Shortage of public pre-schools a concern for parents

The education sector has released a document stating that both Hanoi and Ho Chi Minh City have not built any public pre-schools in 15 wards and communes and the shortage of state facilities and pressures of compulsory education for children in the five year bracket has led to overcrowding in private pre-schools.

Teachers in Tuoi Ngoc Pre-school in district 8 reading stories to children (Photo: SGGP)

Although parents in the two big cities of Hanoi and Ho Chi Minh City sense the pressure on public education facilities, they are surprised by the disclosures in this latest report of the education sector on public pre-schools in both the cities.

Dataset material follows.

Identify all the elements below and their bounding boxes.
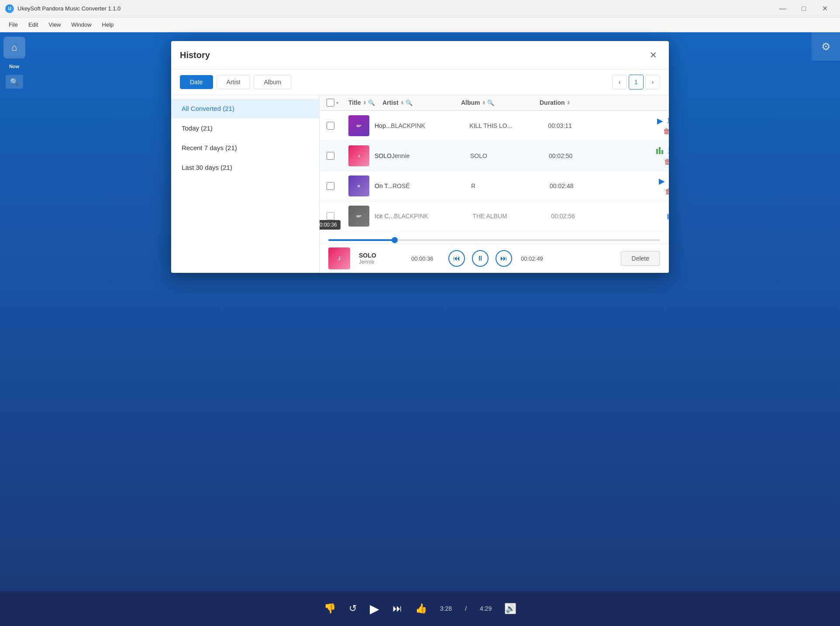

People can count on their fingertips the number of pre-schools built for the new academic year despite education getting top priority.  According to a recent document, HCMC has 723 nursery schools, 397 public, 326 private institutes and 1,054 childcare centers.

Though more children in the three to four year age group want to come to school, compulsory education for kids only begins at the age of five. Consequently, some schools in district 1, 3 and Phu Nhuan have decided not to admit small toddlers.

District 12 in HCMC has seen a high increase in the number of toddlers seeking admission. The district built two more public and five private pre-schools but there is still a high demand by nearly 1,000 kids.

This year the district has 19,000 toddlers in the three to five year age bracket. 5,564 are in the five year age group but public institutes can only receive 5,189 kids. This has forced parents to send their children to private kindergartens or unlicensed childcare facilities.

Most worrisome is the fact that both Hanoi and HCMC spend much on education but the overcrowding in schools has not eased over the last few years. Hence, it is easy to understand the mushrooming of private and illegal childcare centers in these districts that cater to toddlers who have no other facility to go to.

Paradox is that children in private institutes with high tuition fees come from low income families (70 percent parents of children in private centers are poor laborers). Moreover, staffs in these childcare centers are not well-trained to educate children.